NetXMS Support Forum

Hi,

I can't get nxapush to work. I have a DCI called "LOCAL_TEST" with "push"
origin, the node is the server itself, and on the server I'm running this:


$ nxapush -vv LOCAL_TEST=7
1 data pair to send
Connected to NetXMS agent
Disconnected from NetXMS agent


nxapush doesn't complain, but the value doesn't show up in the "Last Values" table.

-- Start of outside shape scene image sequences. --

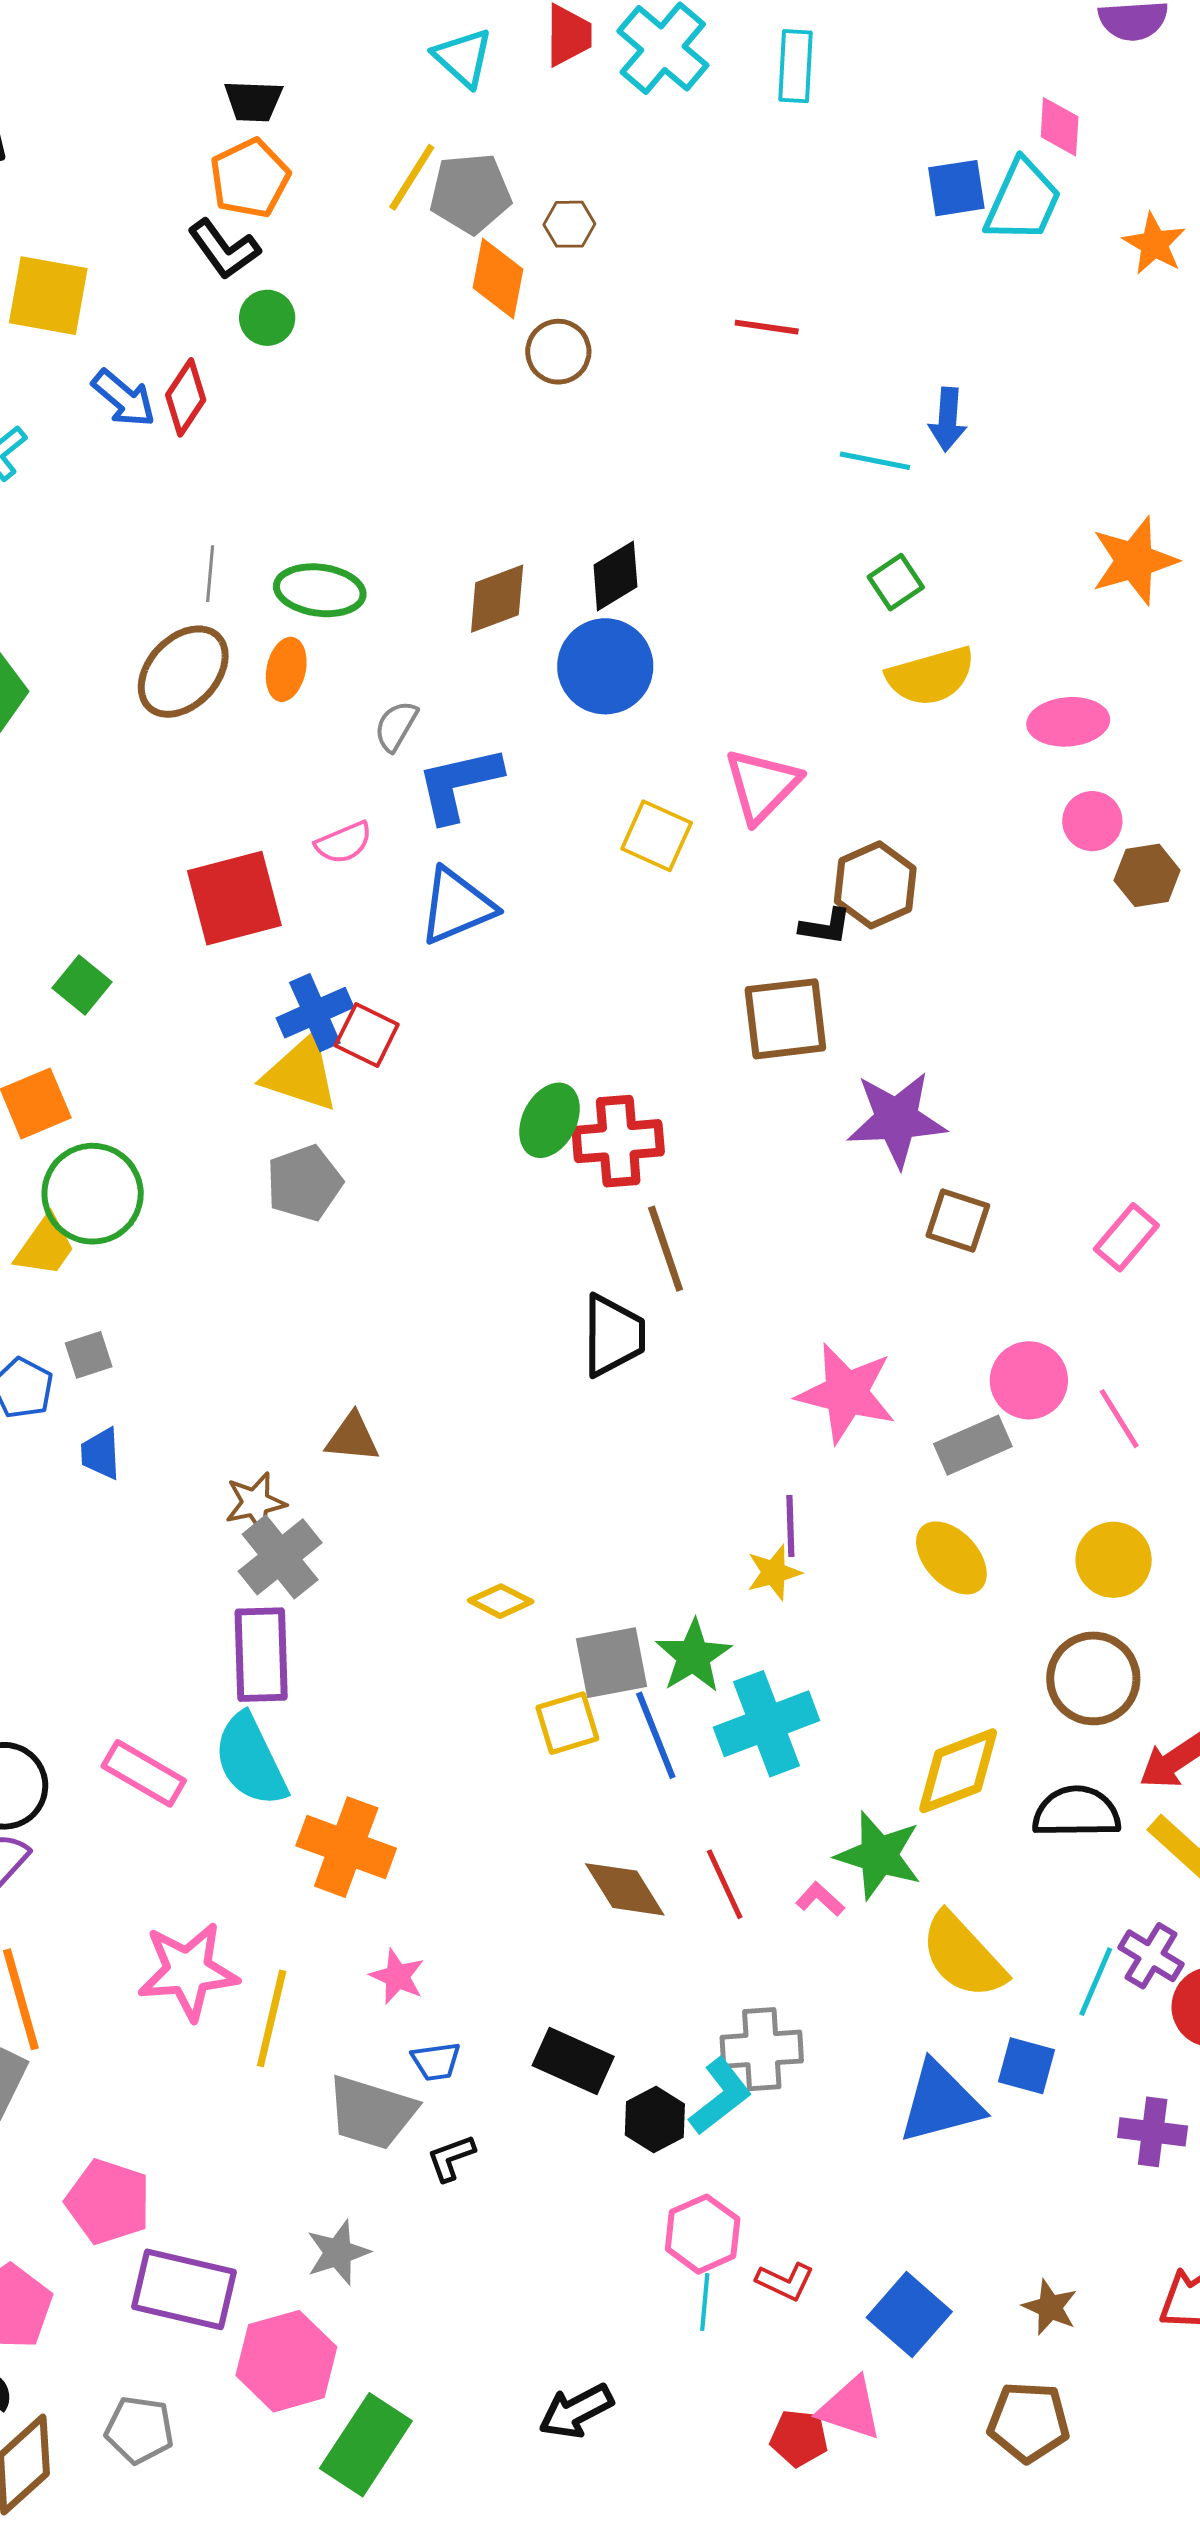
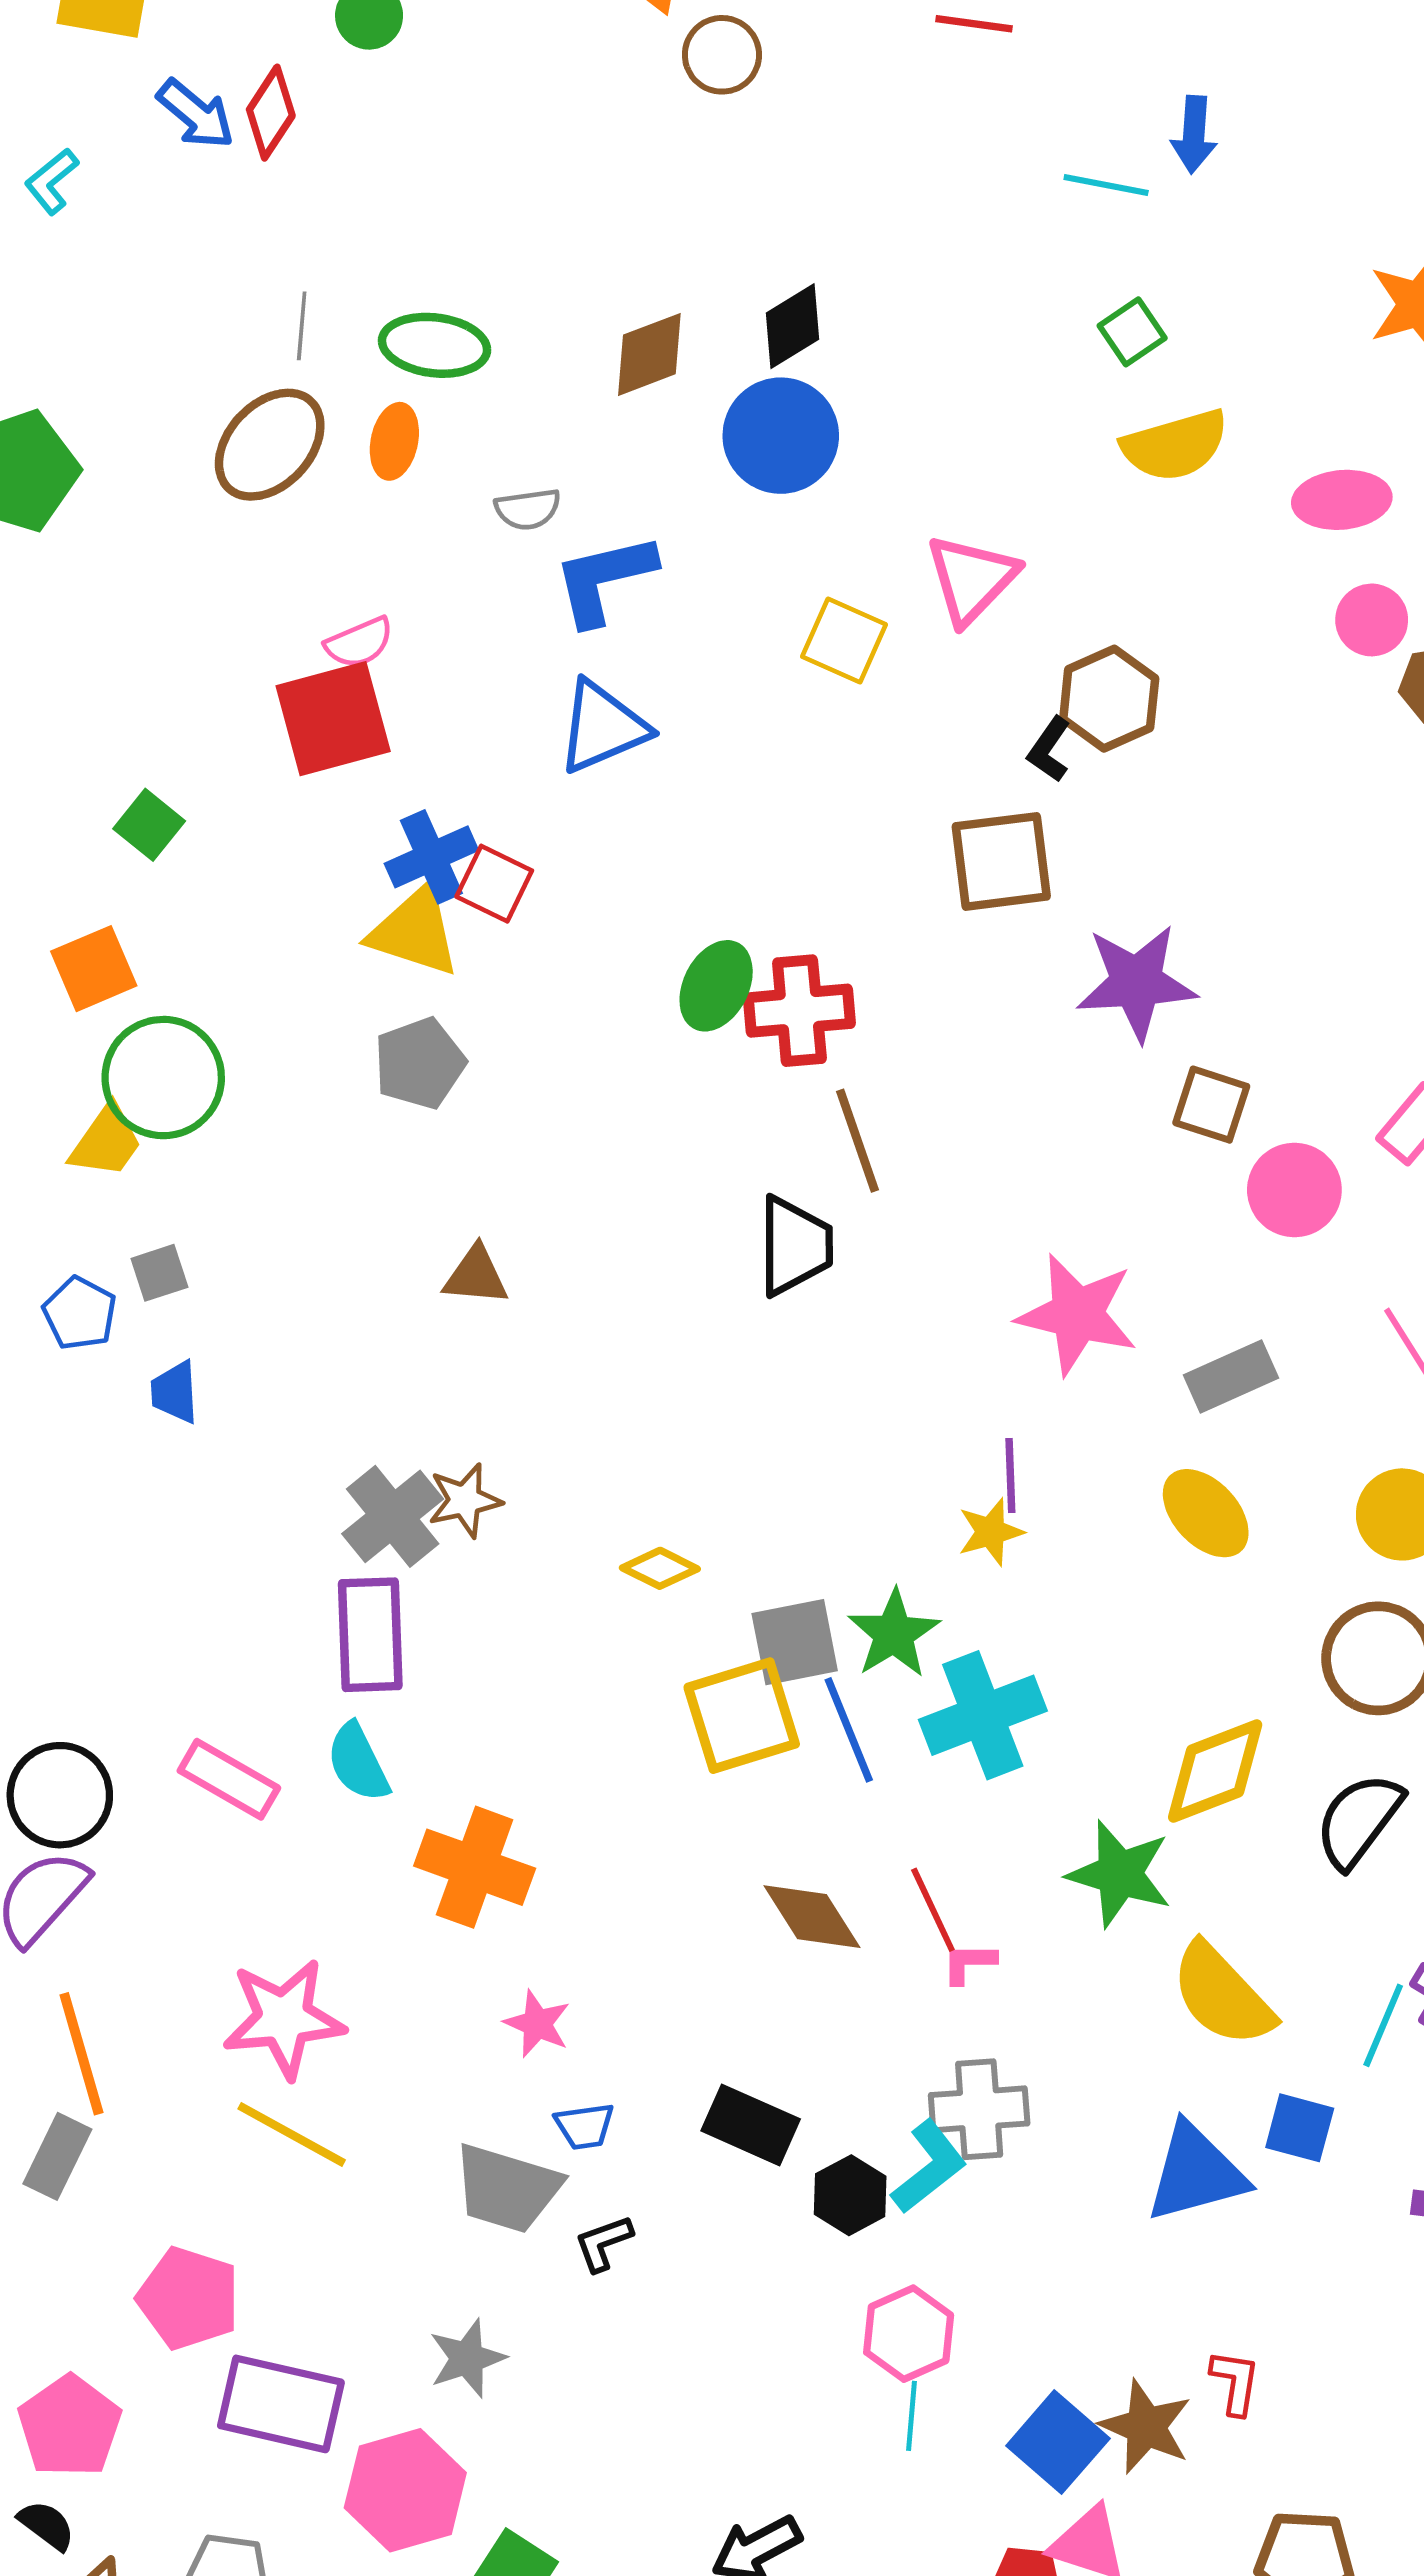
gray semicircle: (396, 726) -> (528, 509), turned -128
pink semicircle: (344, 843) -> (359, 643), moved
black L-shape: (826, 927) -> (1049, 749), turned 116
pink circle: (1029, 1380) -> (1294, 1190), moved
brown triangle: (352, 1438) -> (476, 1276), moved
brown star: (255, 1503) -> (465, 1500), moved
yellow square: (567, 1723) -> (742, 1716), size x1.5
cyan semicircle: (250, 1760) -> (358, 1762), size x0.7
black semicircle: (1076, 1812) -> (1359, 1820), turned -52
pink L-shape: (820, 1899) -> (969, 1963), moved, turned -42
yellow line: (272, 2018) -> (292, 2134), moved, turned -74
red L-shape: (785, 2281) -> (1235, 2382), moved, turned -106
brown star: (1050, 2307) -> (1146, 2427), moved, size x1.4
blue square: (909, 2315) -> (1058, 2442), moved

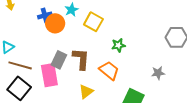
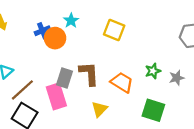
yellow square: (93, 22) -> (114, 30), moved
green star: (118, 45) -> (153, 71), moved
brown line: (20, 65) -> (22, 90), turned -50

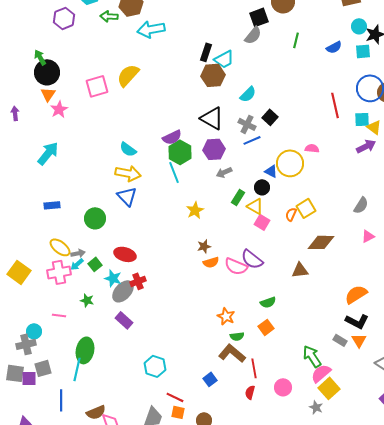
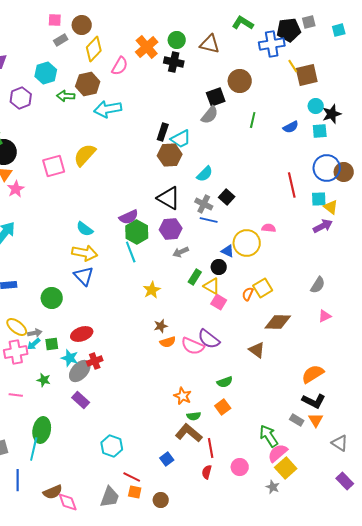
blue line: (252, 140) -> (209, 220), turned 36
red ellipse: (125, 254) -> (82, 334), turned -35
green square: (95, 264) -> (52, 344), turned 32
brown triangle: (300, 270) -> (257, 350), turned 42

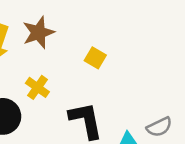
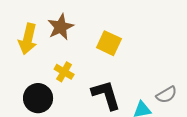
yellow square: (95, 58) -> (109, 43), size x1.4

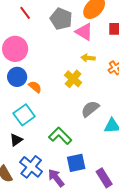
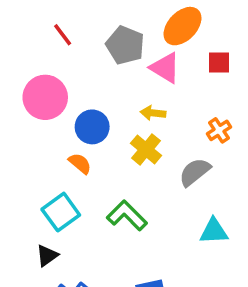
yellow arrow: (88, 58) -> (153, 113), moved
blue circle: (17, 77) -> (92, 127), moved
gray semicircle: (90, 109) -> (195, 172), moved
green L-shape: (60, 136) -> (127, 216), moved

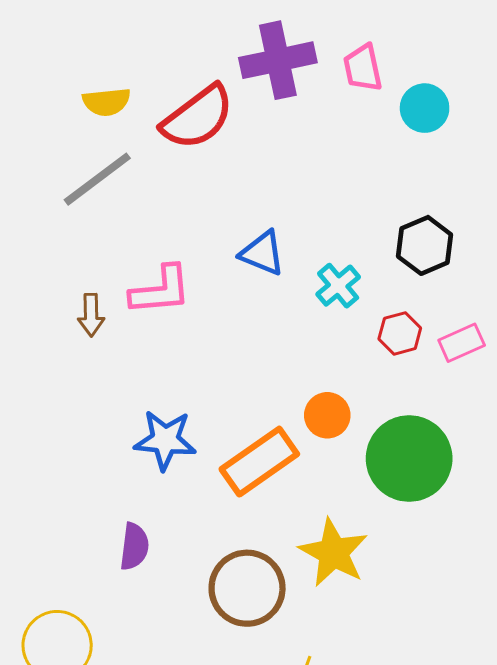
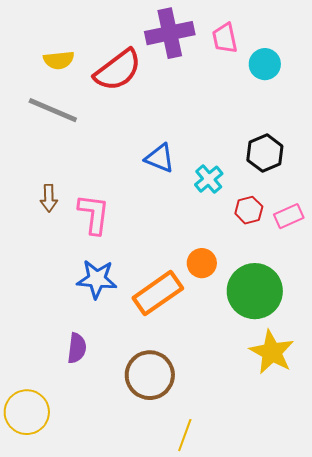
gray line: (97, 179) -> (53, 110), turned 60
pink L-shape: (161, 290) -> (94, 214), moved, turned -78
yellow star: (333, 553) -> (272, 352), moved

I've also tried to push to other nodes using "nxapush -vv -o 299 LOCAL_TEST=7" where 299 is the nodeId to which the DCI belongs. Again, the value doesn't make it to the node. CheckTrustedNodes is disabled in the server configuration.

What am I missing?

Thanks a lot,

   Hendrik

DCI matching is performed by parameter, so the parameter of your DCI should be "LOCAL_TEST".

Try setting debug level for the agent and server to 6, in there anything in the logs when you execute nxapush?

Yes, the DCI parameter is "LOCAL_TEST", origin is "push".

With DebugLevel=6 in netxmsd and nxagent the only output I get is in the agent log file. Nothing shows up in the server log. Here is the agent log:


2021.03.31 13:39:08.836 *D* [                   ] NamedPipeListener(nxagentd.push): accepted connection by user ats
2021.03.31 13:39:08.836 *D* [                   ] ProcessPushRequest: connection established
2021.03.31 13:39:08.836 *D* [                   ] ProcessPushRequest: received message CMD_PUSH_DCI_DATA
2021.03.31 13:39:08.836 *D* [                   ] PushData: "LOCAL_TEST" = "7"
2021.03.31 13:39:08.836 *D* [                   ] ProcessPushRequest: connection by user ats closed


Is there a way to tell the agent which server it should connect to? Is this localhost by default?

What's exactly netxms agent and server versions?
What kind of connection is between server and agent - is it normal or tunnel?

These are the versions we run at the moment:

$ netxmsd --version
NetXMS Server Version 3.8.250 Build 3.8-250-g21bbde29bb (UNICODE)
NXCP: 5.53.1.30 (AES-256, Blowfish-256, 3DES, AES-128, Blowfish-128)
Built with: g++ (Debian 8.3.0-6) 8.3.0


$ nxagentd -v
NetXMS Core Agent Version 3.8.250 Build 3.8-250-g21bbde29bb (UNICODE)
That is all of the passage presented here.